I would like every record reproduced exactly, with the pictures left out.
────────
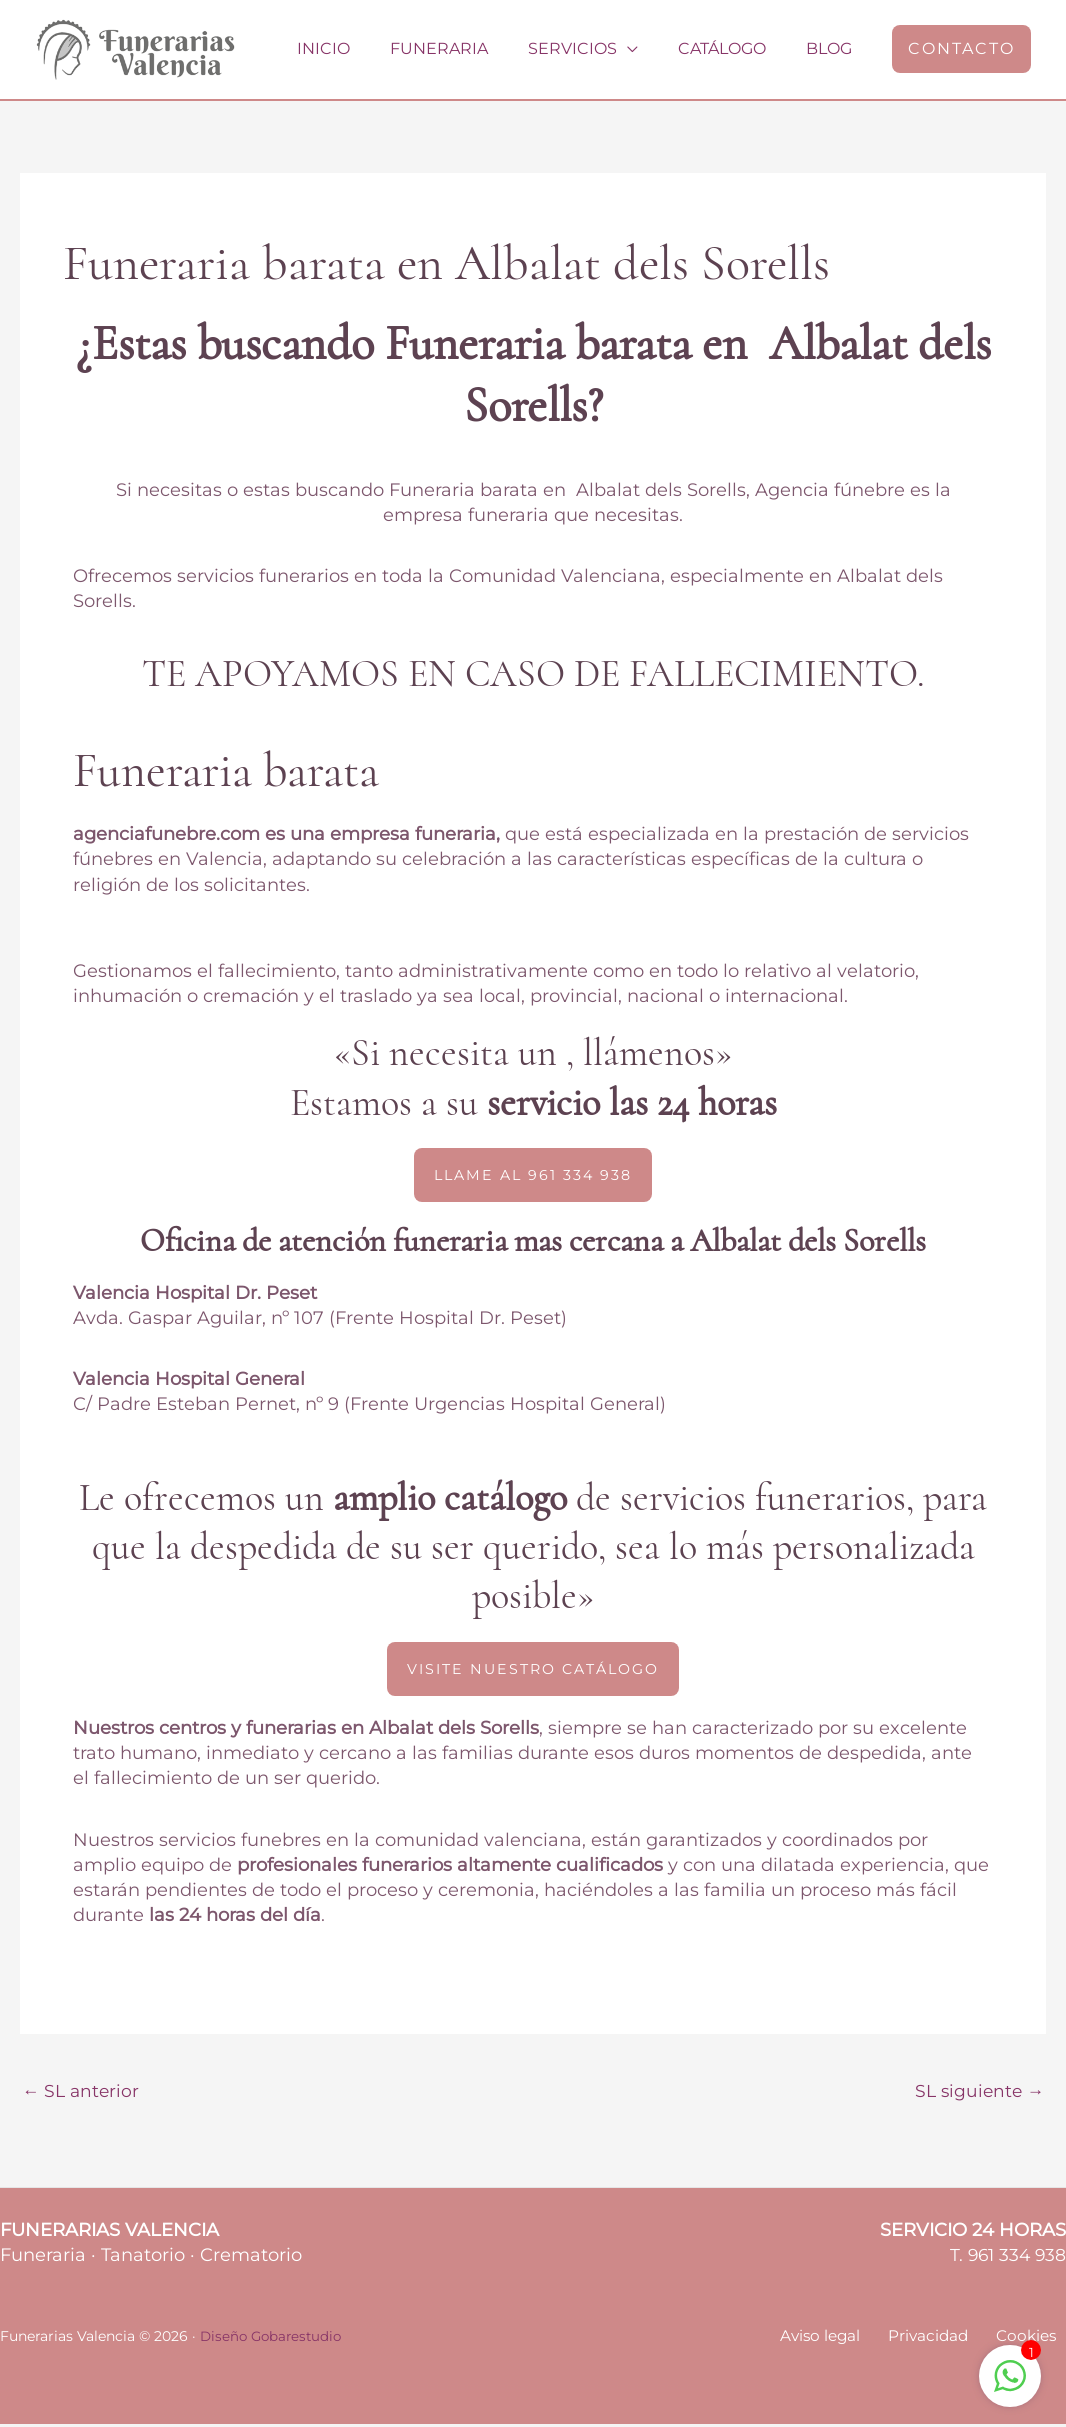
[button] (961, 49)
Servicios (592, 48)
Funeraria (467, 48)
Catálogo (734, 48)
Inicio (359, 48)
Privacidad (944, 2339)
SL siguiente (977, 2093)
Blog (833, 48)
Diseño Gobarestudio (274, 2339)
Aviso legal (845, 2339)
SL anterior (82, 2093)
────────
Answer to the exercise:
[button] (961, 49)
Servicios (592, 48)
Funeraria (467, 48)
Catálogo (734, 48)
Inicio (359, 48)
Privacidad (944, 2339)
SL siguiente (977, 2093)
Blog (833, 48)
Diseño Gobarestudio (274, 2339)
Aviso legal (845, 2339)
SL anterior (82, 2093)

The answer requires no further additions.